- _Extracted information_:
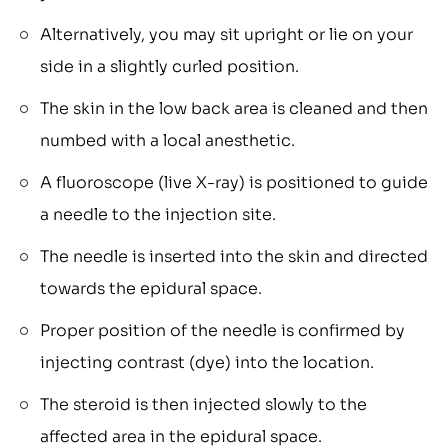
Alternatively, you may sit upright or lie on your
side in a slightly curled position.
The skin in the low back area is cleaned and then
numbed with a local anesthetic.
A fluoroscope (live X-ray) is positioned to guide
a needle to the injection site.
The needle is inserted into the skin and directed
towards the epidural space.
Proper position of the needle is confirmed by
injecting contrast (dye) into the location.
The steroid is then injected slowly to the
affected area in the epidural space.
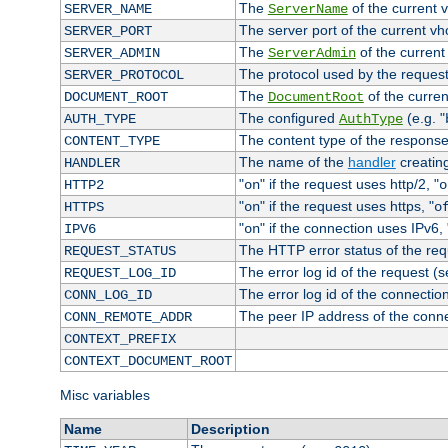
The
of the current 
SERVER_NAME
ServerName
The server port of the current v
SERVER_PORT
The
of the current
SERVER_ADMIN
ServerAdmin
The protocol used by the reques
SERVER_PROTOCOL
The
of the curren
DOCUMENT_ROOT
DocumentRoot
The configured
(e.g. "
AUTH_TYPE
AuthType
The content type of the response
CONTENT_TYPE
The name of the
handler
creatin
HANDLER
"
" if the request uses http/2, "
HTTP2
on
o
"
" if the request uses https, "
HTTPS
on
o
"
" if the connection uses IPv6, 
IPV6
on
The HTTP error status of the req
REQUEST_STATUS
The error log id of the request (
REQUEST_LOG_ID
The error log id of the connectio
CONN_LOG_ID
The peer IP address of the conn
CONN_REMOTE_ADDR
CONTEXT_PREFIX
CONTEXT_DOCUMENT_ROOT
Misc variables
Name
Description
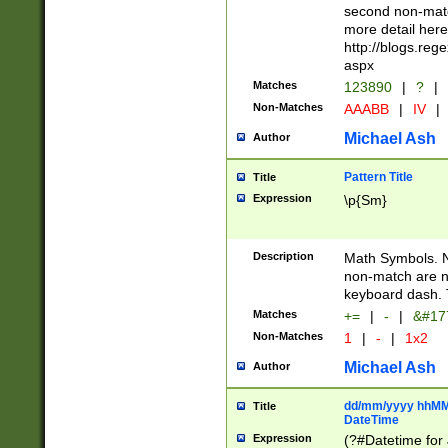
second non-match
more detail here
http://blogs.re
aspx
Matches
123890
|
?
|
Non-Matches
AAABB
|
IV
|
Michael Ash
Author
Pattern Title
Title
Expression
\p{Sm}
Description
Math Symbols. 
non-match are n
keyboard dash. 
Matches
+=
|
-
|
&#177
Non-Matches
1
|
-
|
1x2
Michael Ash
Author
dd/mm/yyyy hhMMs
Title
DateTime
Expression
(?#Datetime for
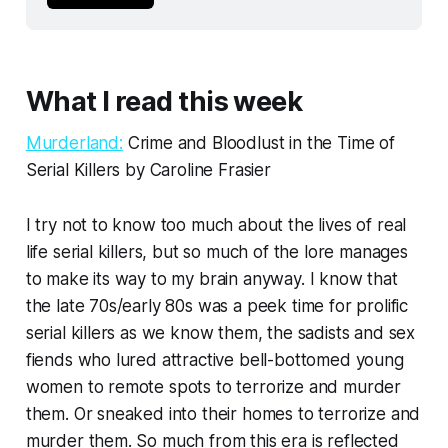
What I read this week
Murderland:
Crime and Bloodlust in the Time of
Serial Killers by Caroline Frasier
I try not to know too much about the lives of real
life serial killers, but so much of the lore manages
to make its way to my brain anyway. I know that
the late 70s/early 80s was a peek time for prolific
serial killers as we know them, the sadists and sex
fiends who lured attractive bell-bottomed young
women to remote spots to terrorize and murder
them. Or sneaked into their homes to terrorize and
murder them. So much from this era is reflected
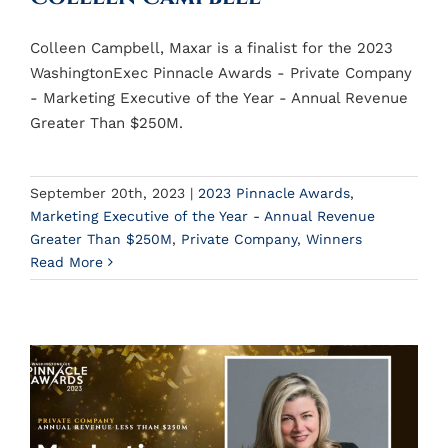
Colleen Campbell, Maxar is a finalist for the 2023
WashingtonExec Pinnacle Awards - Private Company
- Marketing Executive of the Year - Annual Revenue
Greater Than $250M.
September 20th, 2023
|
2023 Pinnacle Awards
,
Marketing Executive of the Year - Annual Revenue
Greater Than $250M
,
Private Company
,
Winners
Read More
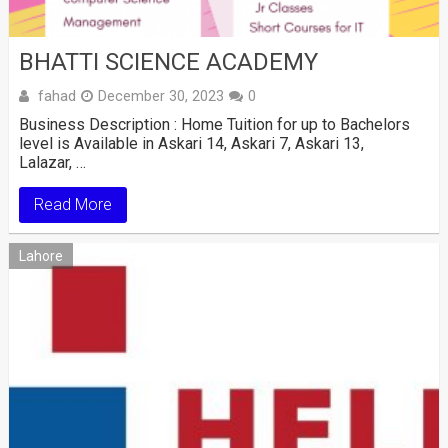
BHATTI SCIENCE ACADEMY
fahad
December 30, 2023
0
Business Description : Home Tuition for up to Bachelors
level is Available in Askari 14, Askari 7, Askari 13,
Lalazar, …
Read More
Lahore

- _Work instructions_: Repeat the listing exactly, pictures excluded.

- _Task result_:
Alternatively, you may sit upright or lie on your
side in a slightly curled position.
The skin in the low back area is cleaned and then
numbed with a local anesthetic.
A fluoroscope (live X-ray) is positioned to guide
a needle to the injection site.
The needle is inserted into the skin and directed
towards the epidural space.
Proper position of the needle is confirmed by
injecting contrast (dye) into the location.
The steroid is then injected slowly to the
affected area in the epidural space.
The
of the current 
SERVER_NAME
ServerName
The server port of the current v
SERVER_PORT
The
of the current
SERVER_ADMIN
ServerAdmin
The protocol used by the reques
SERVER_PROTOCOL
The
of the curren
DOCUMENT_ROOT
DocumentRoot
The configured
(e.g. "
AUTH_TYPE
AuthType
The content type of the response
CONTENT_TYPE
The name of the
handler
creatin
HANDLER
"
" if the request uses http/2, "
HTTP2
on
o
"
" if the request uses https, "
HTTPS
on
o
"
" if the connection uses IPv6, 
IPV6
on
The HTTP error status of the req
REQUEST_STATUS
The error log id of the request (
REQUEST_LOG_ID
The error log id of the connectio
CONN_LOG_ID
The peer IP address of the conn
CONN_REMOTE_ADDR
CONTEXT_PREFIX
CONTEXT_DOCUMENT_ROOT
Misc variables
Name
Description
second non-match
more detail here
http://blogs.re
aspx
Matches
123890
|
?
|
Non-Matches
AAABB
|
IV
|
Michael Ash
Author
Pattern Title
Title
Expression
\p{Sm}
Description
Math Symbols. 
non-match are n
keyboard dash. 
Matches
+=
|
-
|
&#177
Non-Matches
1
|
-
|
1x2
Michael Ash
Author
dd/mm/yyyy hhMMs
Title
DateTime
Expression
(?#Datetime for
What I read this week
Murderland:
Crime and Bloodlust in the Time of
Serial Killers by Caroline Frasier
I try not to know too much about the lives of real
life serial killers, but so much of the lore manages
to make its way to my brain anyway. I know that
the late 70s/early 80s was a peek time for prolific
serial killers as we know them, the sadists and sex
fiends who lured attractive bell-bottomed young
women to remote spots to terrorize and murder
them. Or sneaked into their homes to terrorize and
murder them. So much from this era is reflected
Colleen Campbell, Maxar is a finalist for the 2023
WashingtonExec Pinnacle Awards - Private Company
- Marketing Executive of the Year - Annual Revenue
Greater Than $250M.
September 20th, 2023
|
2023 Pinnacle Awards
,
Marketing Executive of the Year - Annual Revenue
Greater Than $250M
,
Private Company
,
Winners
Read More
BHATTI SCIENCE ACADEMY
fahad
December 30, 2023
0
Business Description : Home Tuition for up to Bachelors
level is Available in Askari 14, Askari 7, Askari 13,
Lalazar, …
Read More
Lahore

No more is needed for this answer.